They were running out of time, especially if she kept drawing attention with noise and blood. “Because I love you.”
Arianna’s face twisted as the invisible soldiers who fought wars in the dark battlefields of her mind plunged their claws into her all at once. “That’s not good enough.”
“Because I love you, and because you love me in return.”
Her eyes shot wide open. “I do not.”
“Why didn’t you kill me then, on the airship? Why not after? Why not on Nova, when I avoided you because I could no longer stand being in the same room as you without touching your skin? Why not when I brought you my brother’s hands? Why not a moment ago? Why not now?Why?” He needed to hear it as much as she needed to say it. They’d been dancing around it for so long, a waltz on the deck of a swan-diving airship.
“Because... because I want my boon.”
“Then why haven’t you spent this precious boon?” he pressed. She was too logical for this.
“Because I don’t know what I want.”
He sighed softly. “Yes, you do. You want this. You want me.”
“I only wanted you for a night.” Fallacy colored her magic.
“You wish that were true.”
“Damn you, Cvareh.” She cursed loudly. “Damn you!”
Arianna pushed away from him, swaying as she stood.
“You want to kill my brother. I want to see you do it. Petra’s already marked him for dead! You want to free Loom from Dragon rule, and Petra will give that to you. I will help.”
“I—”
“No more objections, Arianna. You know it’s true just as you’ve known all along that the man who betrayed you was closely connected to me. Perhaps, somewhere in that brilliant mind of yours, you’d already deduced the possibility of our familial ties.” Cvareh appealed to her sense of logic, her sense of reason. She was too smart not to have put it together. Even if she hadn’t consciously admitted it, she knew it was true.
“Everything has changed,” Arianna whispered.
“Nothing has changed,” he insisted. “There’s not much time. Come back with me to Ruana.”
“This isn’t about you,” she said sharply. “The King, he said something, something about destroying the guilds. I have to return to Loom.”
“Yveun Dono would never.”
“You’re clearly delusional if you really believe that he would not resort to whatever extreme he deemed necessary.” The very statement made him wonder if she somehow knew of the poisoned wine.
“We’ll be stronger together.”
“I don’t even know if I want to look at you.” The raw honesty of the statement cut him low. “I’m going to find a glider, and I’m going home.”
Arianna started for the door. Cvareh reached out, grabbing her wrist, stopping her. He couldn’t let her leave, not like this. She, the woman who had so claimed his heart, was leaving, and he honestly had no idea if she would ever return to him. If she would ever let him return to her.
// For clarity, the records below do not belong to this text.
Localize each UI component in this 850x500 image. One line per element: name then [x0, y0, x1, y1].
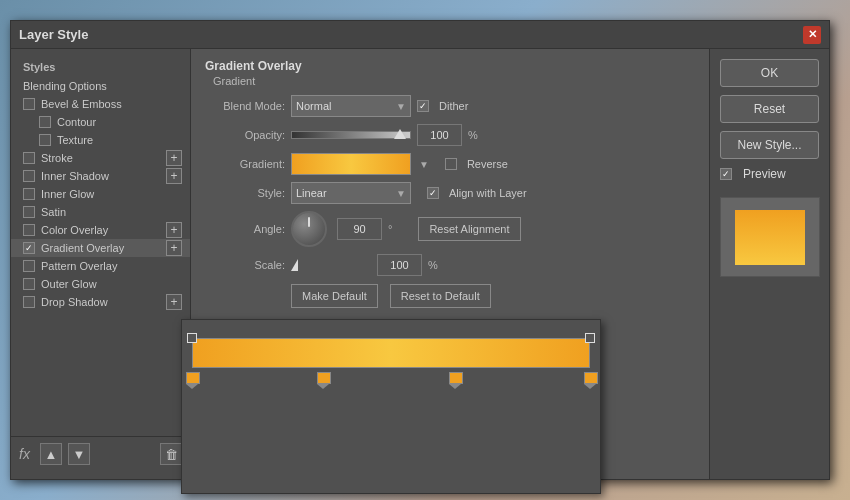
sidebar-item-pattern-overlay[interactable]: Pattern Overlay [11, 257, 190, 275]
outer-glow-checkbox[interactable] [23, 278, 35, 290]
gradient-label: Gradient: [205, 158, 285, 170]
gradient-overlay-checkbox[interactable] [23, 242, 35, 254]
section-subtitle: Gradient [213, 75, 695, 87]
drop-shadow-plus-button[interactable]: + [166, 294, 182, 310]
bevel-emboss-label: Bevel & Emboss [41, 98, 122, 110]
inner-shadow-label: Inner Shadow [41, 170, 109, 182]
section-title: Gradient Overlay [205, 59, 695, 73]
sidebar-item-inner-glow[interactable]: Inner Glow [11, 185, 190, 203]
pattern-overlay-checkbox[interactable] [23, 260, 35, 272]
action-buttons-row: Make Default Reset to Default [205, 284, 695, 308]
dial-indicator [308, 217, 310, 227]
style-value: Linear [296, 187, 327, 199]
scale-unit: % [428, 259, 438, 271]
color-overlay-plus-button[interactable]: + [166, 222, 182, 238]
up-button[interactable]: ▲ [40, 443, 62, 465]
make-default-button[interactable]: Make Default [291, 284, 378, 308]
angle-row: Angle: 90 ° Reset Alignment [205, 211, 695, 247]
drop-shadow-checkbox[interactable] [23, 296, 35, 308]
sidebar-item-contour[interactable]: Contour [11, 113, 190, 131]
dither-checkbox[interactable] [417, 100, 429, 112]
sidebar-item-inner-shadow[interactable]: Inner Shadow + [11, 167, 190, 185]
gradient-editor [181, 319, 601, 494]
angle-input[interactable]: 90 [337, 218, 382, 240]
inner-glow-checkbox[interactable] [23, 188, 35, 200]
bevel-emboss-checkbox[interactable] [23, 98, 35, 110]
opacity-slider[interactable] [291, 131, 411, 139]
gradient-stop-2[interactable] [449, 372, 461, 386]
preview-row: Preview [720, 167, 819, 181]
texture-label: Texture [57, 134, 93, 146]
opacity-input[interactable]: 100 [417, 124, 462, 146]
new-style-button[interactable]: New Style... [720, 131, 819, 159]
preview-checkbox[interactable] [720, 168, 732, 180]
sidebar-item-texture[interactable]: Texture [11, 131, 190, 149]
blend-mode-label: Blend Mode: [205, 100, 285, 112]
sidebar-item-stroke[interactable]: Stroke + [11, 149, 190, 167]
blend-mode-row: Blend Mode: Normal ▼ Dither [205, 95, 695, 117]
satin-checkbox[interactable] [23, 206, 35, 218]
scale-slider-handle[interactable] [291, 259, 298, 271]
stroke-plus-button[interactable]: + [166, 150, 182, 166]
align-layer-label: Align with Layer [449, 187, 527, 199]
sidebar-item-gradient-overlay[interactable]: Gradient Overlay + [11, 239, 190, 257]
color-overlay-checkbox[interactable] [23, 224, 35, 236]
gradient-stop-3[interactable] [584, 372, 596, 386]
stroke-label: Stroke [41, 152, 73, 164]
scale-slider-container [291, 258, 371, 272]
pattern-overlay-label: Pattern Overlay [41, 260, 117, 272]
delete-button[interactable]: 🗑 [160, 443, 182, 465]
down-button[interactable]: ▼ [68, 443, 90, 465]
sidebar-item-blending-options[interactable]: Blending Options [11, 77, 190, 95]
gradient-stop-0[interactable] [186, 372, 198, 386]
reverse-label: Reverse [467, 158, 508, 170]
sidebar-item-drop-shadow[interactable]: Drop Shadow + [11, 293, 190, 311]
align-layer-row: Align with Layer [427, 187, 527, 199]
texture-checkbox[interactable] [39, 134, 51, 146]
right-panel: OK Reset New Style... Preview [709, 49, 829, 479]
reset-default-button[interactable]: Reset to Default [390, 284, 491, 308]
gradient-overlay-plus-button[interactable]: + [166, 240, 182, 256]
contour-checkbox[interactable] [39, 116, 51, 128]
blend-mode-arrow-icon: ▼ [396, 101, 406, 112]
reverse-checkbox[interactable] [445, 158, 457, 170]
gradient-editor-bar[interactable] [192, 338, 590, 368]
gradient-row: Gradient: ▼ Reverse [205, 153, 695, 175]
sidebar-item-outer-glow[interactable]: Outer Glow [11, 275, 190, 293]
gradient-picker[interactable] [291, 153, 411, 175]
style-select[interactable]: Linear ▼ [291, 182, 411, 204]
scale-input[interactable]: 100 [377, 254, 422, 276]
gradient-stop-1[interactable] [317, 372, 329, 386]
sidebar-item-bevel-emboss[interactable]: Bevel & Emboss [11, 95, 190, 113]
preview-area [720, 197, 820, 277]
trash-icon: 🗑 [165, 447, 178, 462]
drop-shadow-label: Drop Shadow [41, 296, 108, 308]
scale-label: Scale: [205, 259, 285, 271]
opacity-thumb [394, 129, 406, 139]
gradient-overlay-label: Gradient Overlay [41, 242, 124, 254]
opacity-unit: % [468, 129, 478, 141]
layer-style-dialog: Layer Style ✕ Styles Blending Options Be… [10, 20, 830, 480]
stroke-checkbox[interactable] [23, 152, 35, 164]
sidebar-item-color-overlay[interactable]: Color Overlay + [11, 221, 190, 239]
inner-shadow-plus-button[interactable]: + [166, 168, 182, 184]
preview-label: Preview [743, 167, 786, 181]
reset-button[interactable]: Reset [720, 95, 819, 123]
gradient-corner-tr[interactable] [585, 333, 595, 343]
blend-mode-select[interactable]: Normal ▼ [291, 95, 411, 117]
ok-button[interactable]: OK [720, 59, 819, 87]
sidebar-item-satin[interactable]: Satin [11, 203, 190, 221]
dither-row: Dither [417, 100, 468, 112]
angle-unit: ° [388, 223, 392, 235]
dialog-title: Layer Style [19, 27, 88, 42]
align-layer-checkbox[interactable] [427, 187, 439, 199]
style-arrow-icon: ▼ [396, 188, 406, 199]
gradient-corner-tl[interactable] [187, 333, 197, 343]
left-panel-toolbar: fx ▲ ▼ 🗑 [11, 436, 190, 471]
reset-alignment-button[interactable]: Reset Alignment [418, 217, 520, 241]
gradient-arrow-icon[interactable]: ▼ [419, 159, 429, 170]
inner-shadow-checkbox[interactable] [23, 170, 35, 182]
close-button[interactable]: ✕ [803, 26, 821, 44]
color-overlay-label: Color Overlay [41, 224, 108, 236]
angle-dial[interactable] [291, 211, 327, 247]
She stared down at the offending hand, clearly waiting to see if he was going to willingly remove it or if she needed to cut it off. Cvareh chose the former.
“Ari, I’ll wait.”
“For what?”
“For when Loom is ready to join my House in this fight.” He pointed to his ear, reminding her of the whisper link they established and that either had yet to break.
Arianna stared at him with her violet eyes for one long moment. They scanned his face as if memorizing its every curve and edge. He wondered what she saw in him.
“We don’t need you,” she whispered. “You’ll only betray us again.”